Assignment ▸
Word for word, and with pictures excluded, copy out all the records that follow.

Records supplied section start

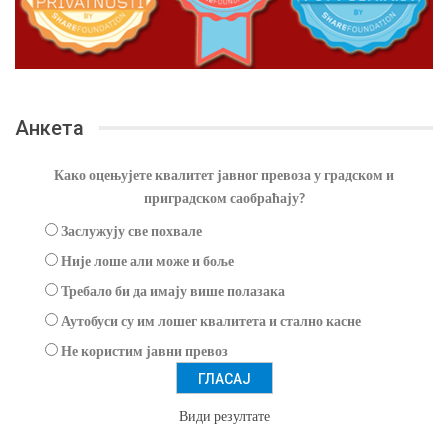
Анкета
Како оцењујете квалитет јавног превоза у градском и
приградском саобраћају?
Заслужују све похвале
Није лоше али може и боље
Требало би да имају више полазака
Аутобуси су им лошег квалитета и стално касне
Не користим јавни превоз
Види резултате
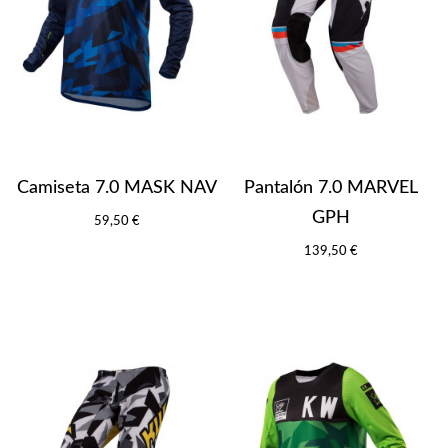
Camiseta 7.0 MASK NAV
Pantalón 7.0 MARVEL
GPH
59,50 €
139,50 €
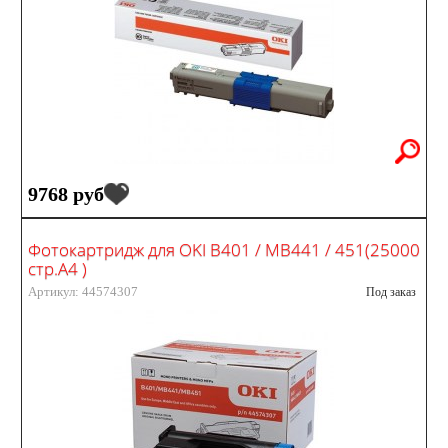
9768 руб
Фотокартридж для OKI B401 / MB441 / 451(25000
стр.А4 )
Артикул: 44574307
Под заказ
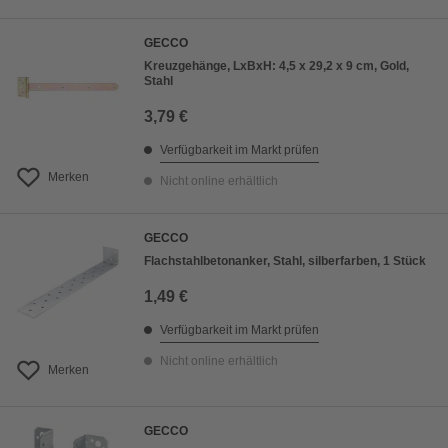
GECCO
Kreuzgehänge, LxBxH: 4,5 x 29,2 x 9 cm, Gold,
Stahl
3,79 €
Verfügbarkeit im Markt prüfen
Merken
Nicht online erhältlich
GECCO
Flachstahlbetonanker, Stahl, silberfarben, 1 Stück
1,49 €
Verfügbarkeit im Markt prüfen
Nicht online erhältlich
Merken
GECCO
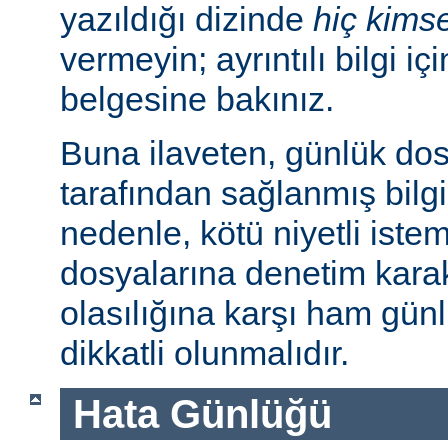
yazıldığı dizinde
hiç kims
vermeyin; ayrıntılı bilgi iç
belgesine bakınız.
Buna ilaveten, günlük dos
tarafından sağlanmış bilgil
nedenle, kötü niyetli iste
dosyalarına denetim karakt
olasılığına karşı ham günl
dikkatli olunmalıdır.
Hata Günlüğü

Records supplied section end

Response to this task ▸
Анкета
Како оцењујете квалитет јавног превоза у градском и
приградском саобраћају?
Заслужују све похвале
Није лоше али може и боље
Требало би да имају више полазака
Аутобуси су им лошег квалитета и стално касне
Не користим јавни превоз
Види резултате
Camiseta 7.0 MASK NAV
Pantalón 7.0 MARVEL
GPH
59,50 €
139,50 €
9768 руб
Фотокартридж для OKI B401 / MB441 / 451(25000
стр.А4 )
Артикул: 44574307
Под заказ
GECCO
Kreuzgehänge, LxBxH: 4,5 x 29,2 x 9 cm, Gold,
Stahl
3,79 €
Verfügbarkeit im Markt prüfen
Merken
Nicht online erhältlich
GECCO
Flachstahlbetonanker, Stahl, silberfarben, 1 Stück
1,49 €
Verfügbarkeit im Markt prüfen
Nicht online erhältlich
Merken
GECCO
yazıldığı dizinde
hiç kims
vermeyin; ayrıntılı bilgi iç
belgesine bakınız.
Buna ilaveten, günlük dos
tarafından sağlanmış bilgil
nedenle, kötü niyetli iste
dosyalarına denetim karakt
olasılığına karşı ham günl
dikkatli olunmalıdır.
Hata Günlüğü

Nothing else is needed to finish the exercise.